Extracting hydrocarbons from a subterranean formation involves flowing hydrocarbons from the formation to surface through a production well bore. In the early stages of production, the hydrocarbons are driven into the production well and flowed to surface by pressure within the formation. However, over time the formation pressure reduces until natural extraction can no longer be sustained, at which stage some form of artificial or assisted extraction is required. One common form of artificial extraction involves the injection of a fluid medium into the depleting formation through an injection well bore which extends from surface in order to displace the hydrocarbons from the formation. Conventionally, the fluid medium is aqueous and may be produced water or sea water or the like. Fluid injection in this manner may also be utilised as a form of matrix support in order to prevent collapse of the reservoir after the hydrocarbons have been removed.
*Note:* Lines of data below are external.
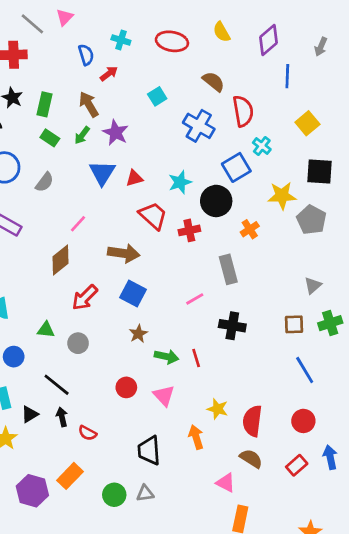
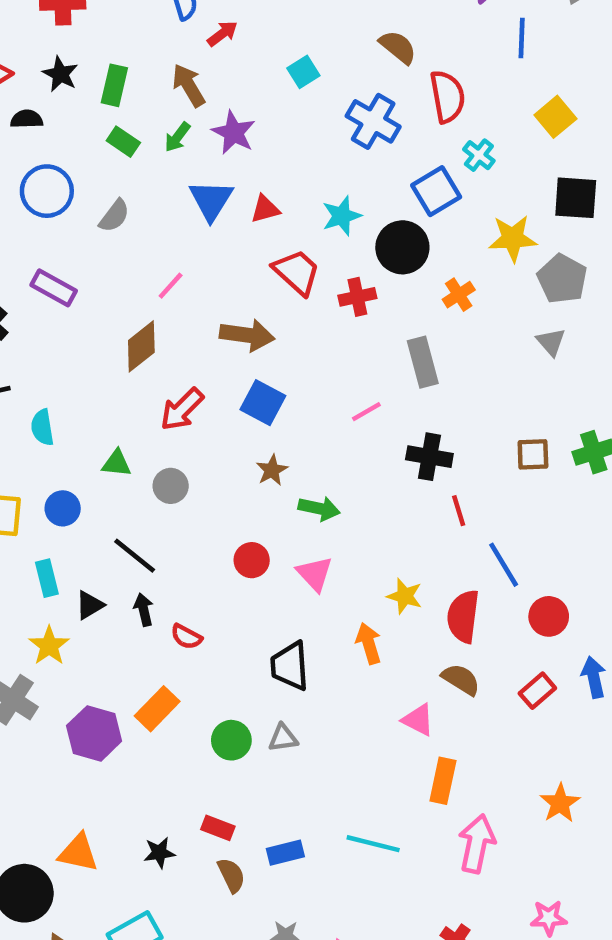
gray triangle: (313, 285) -> (551, 342), moved, turned -30
red line: (196, 358) -> (459, 511), moved
blue line: (305, 370) -> (504, 565), moved

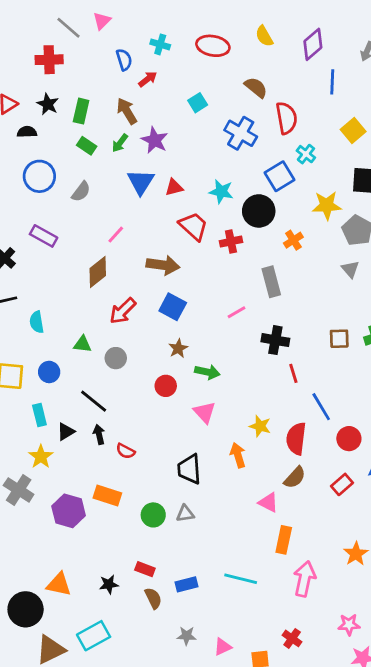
cyan star: (342, 216) -> (221, 192), turned 30
red circle: (252, 560) -> (166, 386), moved
brown semicircle: (461, 679) -> (295, 477), turned 100
orange rectangle: (157, 709) -> (107, 496), turned 64

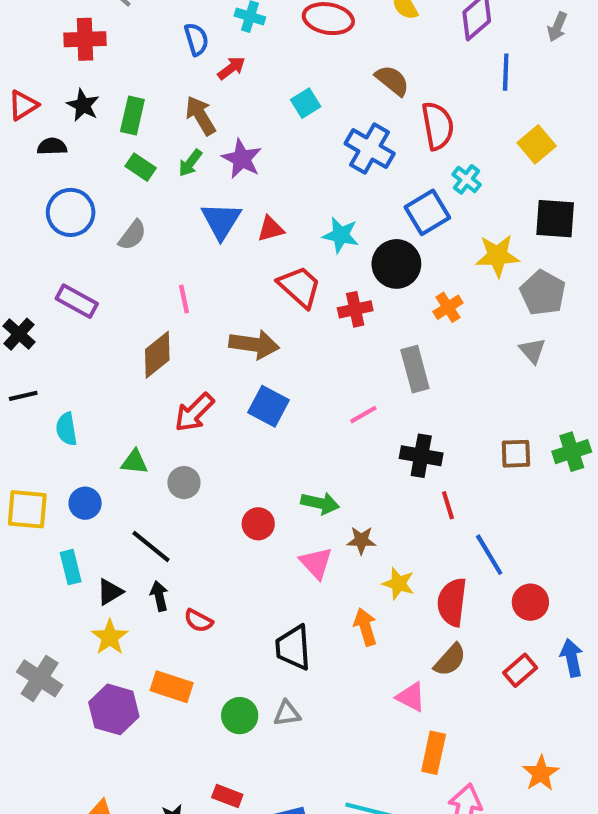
pink line: (116, 235) -> (184, 299), turned -54
brown star: (178, 348) -> (361, 540), moved, turned 30
yellow star: (41, 457) -> (110, 637), moved

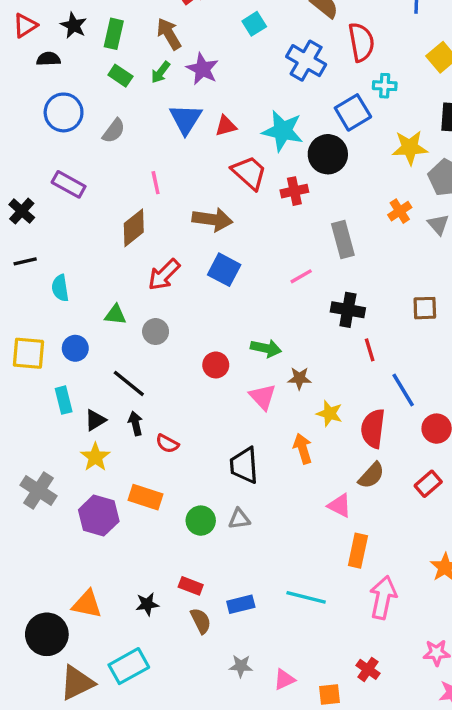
cyan cross: (467, 179) -> (385, 86), turned -35
cyan star: (341, 235) -> (283, 131), size x1.4
orange cross: (448, 307) -> (400, 211), moved

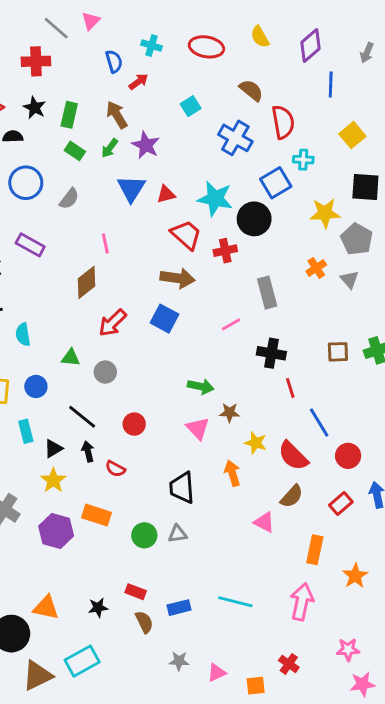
brown arrow: (212, 219) -> (178, 278), moved
red circle: (216, 365) -> (134, 424), moved
red semicircle: (373, 429) -> (293, 456), turned -52
orange rectangle: (358, 551) -> (315, 550), moved

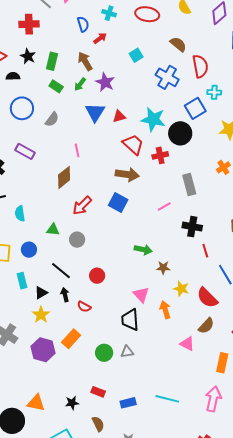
pink triangle: (198, 428) -> (141, 295), moved
orange rectangle: (97, 515) -> (71, 339), turned -66
brown semicircle: (144, 622) -> (98, 424), moved

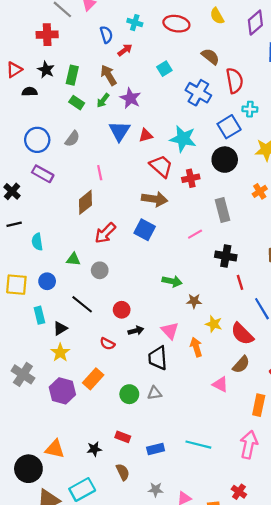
blue circle: (22, 108) -> (37, 140), moved
black circle: (180, 133) -> (225, 160), moved
black arrow: (65, 295) -> (136, 331), moved, turned 88

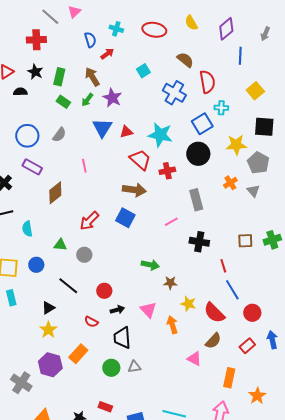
brown diamond: (85, 202) -> (55, 193), moved
red line: (240, 282) -> (223, 266), moved
cyan rectangle: (39, 315) -> (11, 298), moved
black trapezoid: (158, 358) -> (122, 338), moved
gray cross: (23, 374) -> (21, 383), moved

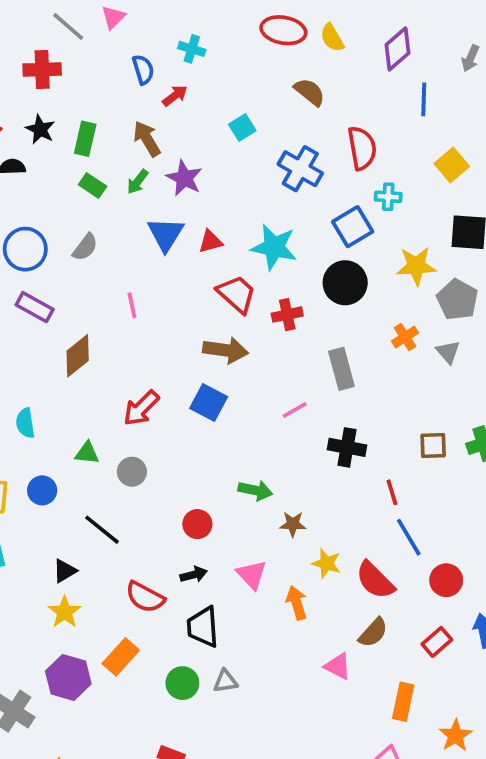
red ellipse: (154, 30) -> (283, 30), moved
brown semicircle: (185, 60) -> (310, 92), moved
red circle: (104, 291) -> (197, 524), moved
red semicircle: (91, 322) -> (145, 597), size x1.5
Where water injection is utilised to displace hydrocarbons from the formation, or provide matrix support, it is important that the injection water is compatible with the formation chemistry and is substantially free from suspended or dissolved particles and colloidal and macromolecular matter. This is required to prevent or at least minimise plugging of the formation and associated wells, which occurs when precipitates or suspended particles or the like accumulate and block, or plug, fluid passageways. Such fluid passageways may include pores, fractures, cracks or the like in the hydrocarbon-bearing rock formation, or passageways defined by production and injection well bores. This plugging can significantly reduce hydrocarbon production and in severe cases can terminate production altogether.
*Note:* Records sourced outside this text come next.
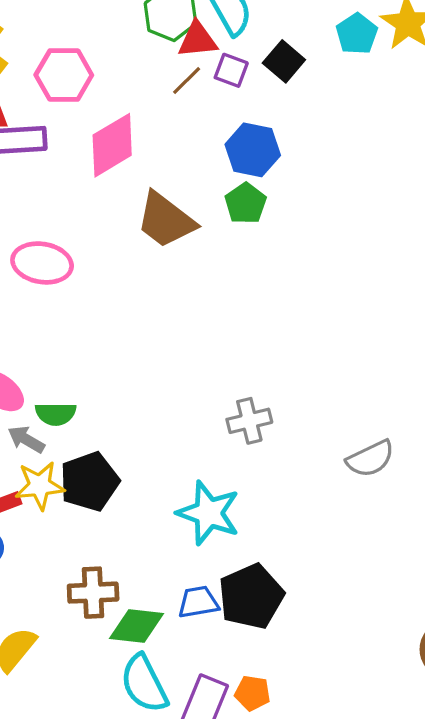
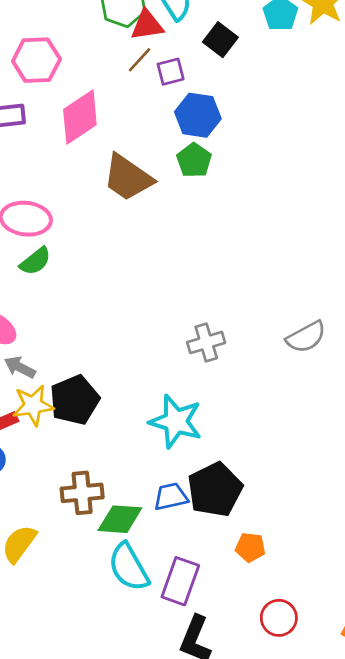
purple square: (231, 70) -> (171, 72), moved, turned -32
green semicircle: (56, 414) -> (35, 261), moved, turned -36
gray semicircle: (370, 459) -> (306, 337), moved
orange pentagon: (253, 693) -> (250, 547), moved

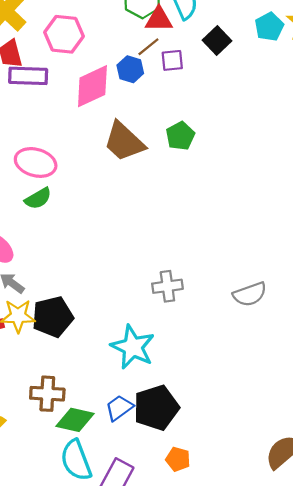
blue hexagon: (198, 115) -> (130, 69), moved, size x0.7
blue trapezoid: (171, 497) -> (119, 408), turned -32

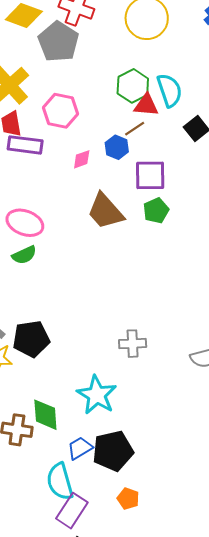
purple square: (172, 60) -> (150, 175), moved, size x1.6
pink diamond: (92, 86) -> (82, 159), size x0.5
black pentagon: (53, 317) -> (31, 339), moved
green diamond: (75, 420) -> (45, 415), moved, turned 68
cyan semicircle: (76, 460) -> (60, 482), moved

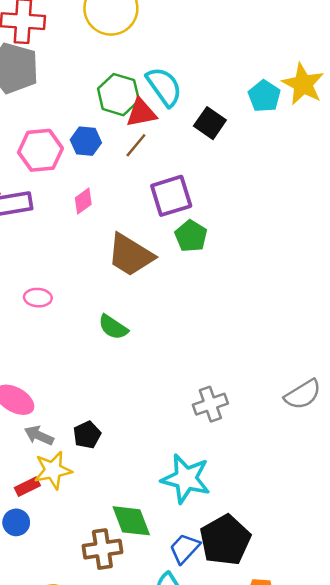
blue hexagon: (117, 147) -> (86, 141), moved
pink ellipse: (25, 223) -> (38, 298), size x0.6
green semicircle: (24, 255) -> (113, 327), moved, turned 75
black pentagon: (31, 339) -> (87, 435), size x0.6

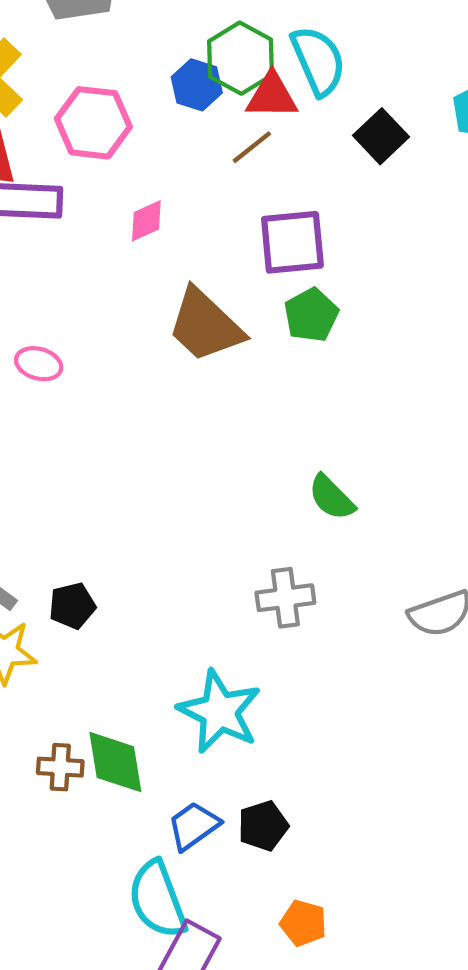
blue hexagon: (86, 141) -> (197, 85), moved
green semicircle: (113, 327) -> (332, 497), moved
black pentagon: (225, 540) -> (263, 826), size x0.6
brown cross: (102, 549) -> (60, 767), moved, size x0.7

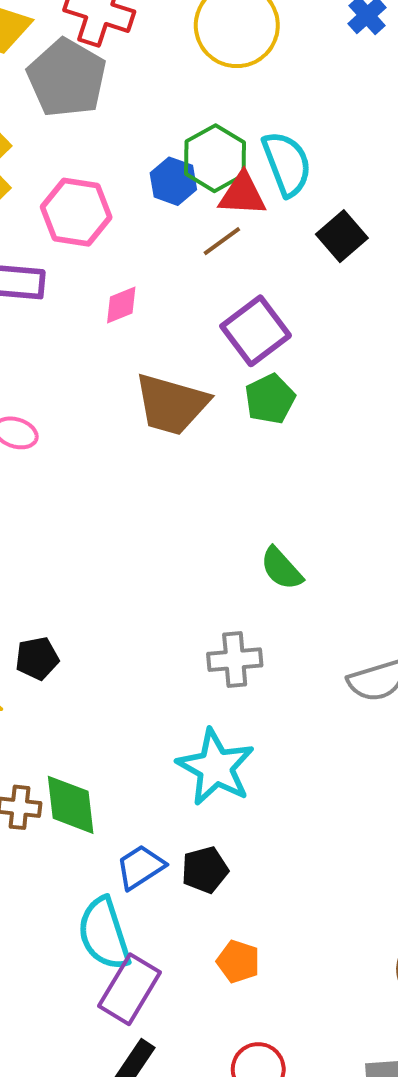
purple square: (292, 242) -> (256, 331), turned -34
brown trapezoid: (205, 325) -> (171, 404), turned -30
cyan star: (219, 712) -> (216, 767), moved

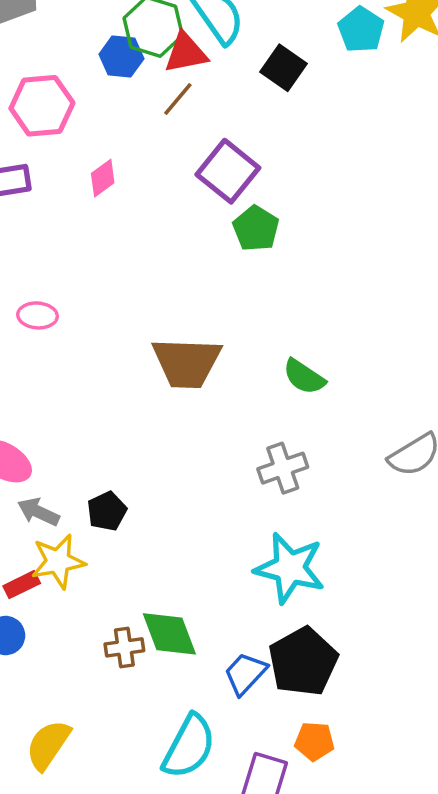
brown trapezoid: (171, 404) -> (187, 363), moved
black pentagon: (205, 870) -> (303, 662), size x1.6
cyan semicircle: (104, 934) -> (189, 746), moved, turned -120
orange pentagon: (238, 961) -> (314, 741), moved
In order to ensure that the injection fluid or water is substantially free from suspended or dissolved particles and the like, it is known in the art to treat the water prior to injection into the formation. Treatment normally includes a combination of chemical and mechanical or physical processes. For example, coagulants or flocculants may be added to the water to encourage flocculation where heavy particles or flocculus, known as “floc”, are formed. The floc may then be removed by sedimentation and/or by filtration whereby mechanical straining removes a proportion of the particles by trapping them in the filter medium. Conventional filtration apparatus for use in treating injection water to remove such particulate material include filtration or separation membranes, multimedia filters and the like.
With regards to plugging caused by precipitate formation and accumulation, this occurs when ionic species in the injection fluid or water combines or reacts with compatible ionic species in water present in the formation producing a precipitate or scale. For example, divalent sulphate anions in the injection water will combine with various cations which may be present in the formation water to form substantially insoluble precipitates. For example, the formation water may contain, among others: barium cations, which when combined with sulphate produces a barium-sulphate or barite precipitate; strontium cations resulting in the formation of a strontium-sulphate precipitate; or calcium cations resulting in the formation of a calcium-sulphate or anhydrite precipitate or scale. As noted above, these resultant precipitates are substantially insoluble, particularly barite, making any precipitate purging and removal/squeezing process extremely difficult, complicated and expensive.
Additionally, the presence of sulphate in the injection fluid or water provides a source of sulphur which thermophilic sulphate reducing bacteria (SRB) that may be present in the formation feed on, producing hydrogen-sulfide which causes souring of the well. Hydrogen-sulfide is extremely corrosive and specialised equipment must be used to accommodate the “sour” hydrocarbons, both at the extraction/production stage and at the processing stage. Using injection water with a high sulphate content can therefore sour an originally “sweet” well.
Various methods have been proposed to provide a preventative solution by removing the problematic, or precursor divalent ions from the injection water before injection into the formation. For example, prior art reference U.S. Pat. No. 4,723,603 discloses a process in which a feed water is treated to remove precursor ions by a process of reverse osmosis to produce a treated injection water product.
In offshore environments, a significant proportion of platform space is dedicated to fluid treatment systems, such as injection water treatment systems. This presents problems in view of the limited space available in these environments. Furthermore, known filtration or separation systems operate by creating pressure differentials across the filtration media, for example across membranes and the like, which typically involves the use of specialised plant equipment, such as pumping systems and fluid control equipment including valves and the like. Such plant equipment requires dedicated space and an energy source and is susceptible to mechanical failure. These problems are also true for any separation system, including those outside the mineral extraction industries, such as desalination for generating potable water, power generation and the like.